Il y a cent cinquante ans, des exégètes autrichiens, voisins de l’empire ottoman, qui connaissaient les travaux et les méthodes appliquées à la Bible et aux Evangiles par leurs confrères allemands, s’intéressèrent au Coran. A leur suite, des chercheurs de plus en plus nombreux ont continué et prolongé ces travaux, en France, en Angleterre, puis aux Etats unis. Cette approche scientifique - une lecture critique des textes - a été appliquée à des éléments de l’histoire islamique de plus en plus nombreux, au Coran, à la vie de Mahomet et aux autres écrits de l’islam.

 

Des sources nouvelles

 

Des historiens explorent depuis le dernier quart du 20ième siècle, dans un contexte d’expansion des connaissances, des sources contemporaines de Mahomet, ou légèrement postérieures, qui n’avaient jamais été exploitées. Ces documents grecs, latins, hébreux, arméniens, géorgiens, syriaques ou persans, sont l’œuvre de chroniqueurs, de moines ou parfois d’évêques. Dans la plupart des cas ces auteurs rendent compte des événements qui se déroulaient dans leur région. Ils y mentionnaient souvent les activités de sectes diverses qui pullulaient alors au Proche Orient et, parmi celles-ci, le mouvement qui allait donner naissance à l’islam. Ces textes comportent des allusions, des éléments descriptifs ou des anecdotes concernant les croyances, les pratiques, les actes et les guerres des adeptes de Mahomet. Les éléments d’information qu’ils contiennent sont d’autant plus crédibles qu’ils datent des débuts de l’islam ou d’immédiatement après, et non deux siècles plus tard. Ces informations sont généralement des remarques incidentes noyées dans une prose foisonnante. Elles sont le plus souvent exposées sans volonté polémique et ne concernent l’histoire de l’islam que de manière très secondaire.

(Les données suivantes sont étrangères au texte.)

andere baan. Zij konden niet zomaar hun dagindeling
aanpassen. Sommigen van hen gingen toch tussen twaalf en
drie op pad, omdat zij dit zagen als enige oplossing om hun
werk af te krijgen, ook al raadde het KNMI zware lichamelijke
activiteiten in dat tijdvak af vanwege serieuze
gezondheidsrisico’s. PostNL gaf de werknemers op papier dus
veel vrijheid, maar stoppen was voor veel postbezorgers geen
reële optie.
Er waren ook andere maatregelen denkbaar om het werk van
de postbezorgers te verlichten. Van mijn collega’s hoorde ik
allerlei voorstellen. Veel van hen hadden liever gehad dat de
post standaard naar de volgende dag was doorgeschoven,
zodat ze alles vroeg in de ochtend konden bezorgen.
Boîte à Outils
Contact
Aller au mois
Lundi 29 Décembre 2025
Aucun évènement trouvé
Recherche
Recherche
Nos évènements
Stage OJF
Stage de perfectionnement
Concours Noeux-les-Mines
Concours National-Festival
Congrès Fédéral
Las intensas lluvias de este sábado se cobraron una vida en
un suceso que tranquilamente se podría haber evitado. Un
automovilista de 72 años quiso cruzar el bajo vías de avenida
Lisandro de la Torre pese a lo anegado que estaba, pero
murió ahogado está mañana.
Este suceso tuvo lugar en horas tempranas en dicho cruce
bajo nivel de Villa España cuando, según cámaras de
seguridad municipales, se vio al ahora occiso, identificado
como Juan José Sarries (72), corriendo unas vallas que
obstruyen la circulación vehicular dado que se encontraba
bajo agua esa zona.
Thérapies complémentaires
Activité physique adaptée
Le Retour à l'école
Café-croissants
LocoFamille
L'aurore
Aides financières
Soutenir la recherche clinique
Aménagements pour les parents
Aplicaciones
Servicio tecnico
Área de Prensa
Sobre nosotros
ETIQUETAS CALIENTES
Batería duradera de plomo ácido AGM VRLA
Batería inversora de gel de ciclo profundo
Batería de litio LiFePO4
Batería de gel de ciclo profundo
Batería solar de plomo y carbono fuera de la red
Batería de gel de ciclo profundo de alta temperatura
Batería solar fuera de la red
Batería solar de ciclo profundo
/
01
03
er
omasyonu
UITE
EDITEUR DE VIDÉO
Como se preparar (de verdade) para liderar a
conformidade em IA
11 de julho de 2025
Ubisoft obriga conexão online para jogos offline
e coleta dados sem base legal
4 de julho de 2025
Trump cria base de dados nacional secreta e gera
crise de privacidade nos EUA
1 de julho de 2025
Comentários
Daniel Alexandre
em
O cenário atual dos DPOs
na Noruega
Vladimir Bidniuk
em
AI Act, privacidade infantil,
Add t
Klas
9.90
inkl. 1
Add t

Trouver ces informations suppose un travail de lecture et de traduction considérable. Il faut pour cela lire des centaines ou des milliers de pages sans être assuré de trouver quoi que ce soit d’utile. La récolte se limite à des paragraphes de quelques lignes perdus dans d’énormes volumes en syriaque, géorgien, grec ou latin ! Mais ces bribes d’information non intentionnelles sont extrêmement précieuses.­­ Par exemple, trouver dans quatre textes totalement différents, dont trois ont été écrits moins de dix ans après les faits, des phrases mentionnant que Mahomet commandait l’armée musulmane à la bataille de Gaza en 634 permet de se poser des questions sur les raisons qui ont conduit les historiens califaux, deux cents ans plus tard, à affirmer que Mahomet est mort en 632.

 

Un pré-islam

 

Le point de vue musulman est qu’il y a eu une lignée de prophètes, dont Mahomet est le dernier. Comme les hommes oublient, Allah a envoyé une succession de prophètes, dont Mahomet est le dernier, pour faire des "rappels". Il y a eu cinq révélations majeures : celle d’Adam, qui a reçu l’intégralité du Coran, mais qui ne l’a pas mis par écrit, de sorte que cette révélation est perdue. Moïse a ensuite reçu le Coran, mais les juifs ont falsifié son écrit, ce qui explique que la Tora soit différente du Coran. David l’a reçu de nouveau, mais son écrit est entièrement perdu. Jésus l’a reçu également, mais les chrétiens ont falsifié les Evangiles, ce qui explique que les Evangiles soient différents du Coran. Enfin Mahomet l’a reçu, sa révélation a été mise par écrit avec exactitude, et ne s’est pas perdue.

Dans ces conditions, il est concevable que les révélations antérieures à Mahomet puissent avoir laissé quelques traces, ce qui explique que l’on puisse retrouver des éléments de la doctrine islamique avant Mahomet.

Le point de vue des historiens modernes est que les grandes novations, en religion, en philosophie, ou en tout domaine, sont préparées par des ébauches et des préparations, de sorte qu’il est envisageable de trouver dans les siècles qui ont précédé l’islam des éléments de sa doctrine.

 

Pour les uns comme pour les autres, il est acceptable, et éventuellement intéressant, de chercher s’il a existé un pré-islam identifiable.

Les écrits d’historiens, de chroniqueurs romains, juifs ou chrétiens, de moines, évêques et autres membres du clergé, les documents produits par les sectateurs juifs et chrétiens qui ont opéré au Proche Orient entre le 2ième siècle avant notre ère et le 3ième après, c’est à dire entre huit cents et quatre cents ans avant l’origine de l’islam, sont riches de découvertes et d’enseignements.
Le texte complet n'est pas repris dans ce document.